◆ Problem to solve
Using the data that follows, state the number of lines holding the word "Syllabus", and give no other output.

◆ Collected data
*** Block opens ***

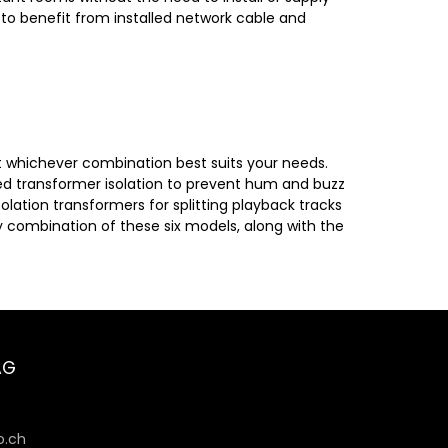
 to benefit from installed network cable and
ct whichever combination best suits your needs.
ed transformer isolation to prevent hum and buzz
olation transformers for splitting playback tracks
 combination of these six models, along with the
AG
6
.ch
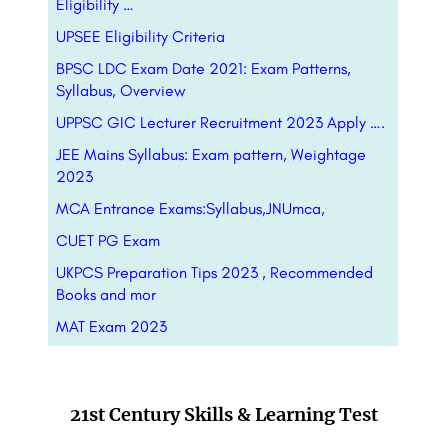
Eligibility …
UPSEE Eligibility Criteria
BPSC LDC Exam Date 2021: Exam Patterns,
Syllabus, Overview
UPPSC GIC Lecturer Recruitment 2023 Apply ….
JEE Mains Syllabus: Exam pattern, Weightage
2023
MCA Entrance Exams:Syllabus,JNUmca,
CUET PG Exam
UKPCS Preparation Tips 2023 , Recommended
Books and mor
MAT Exam 2023
21st Century Skills & Learning Test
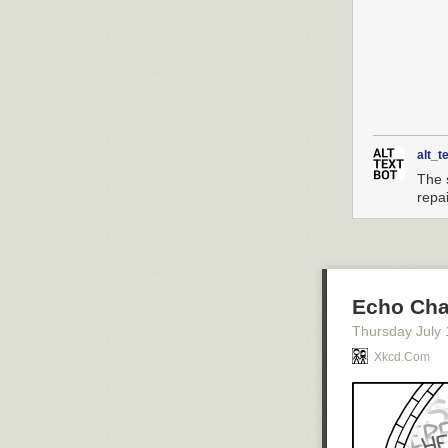
alt_t
The 
repai
Echo Ch
Thursday July 
Xkcd.com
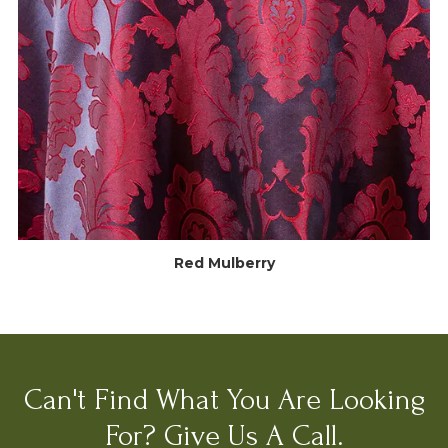
Red Mulberry
Can't Find What You Are Looking
For? Give Us A Call.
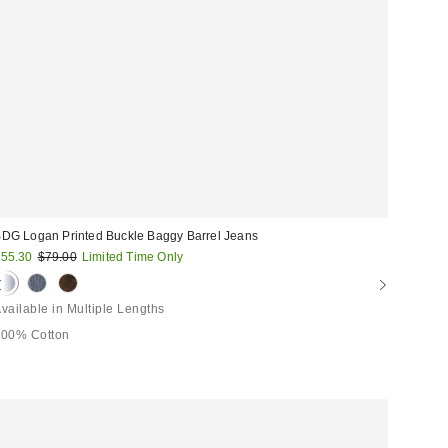
DG Logan Printed Buckle Baggy Barrel Jeans
ale
Original
55.30
$79.00
Limited Time Only
price:
rice:
vailable in Multiple Lengths
100% Cotton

*** Block closes ***

◆ Problem solution
3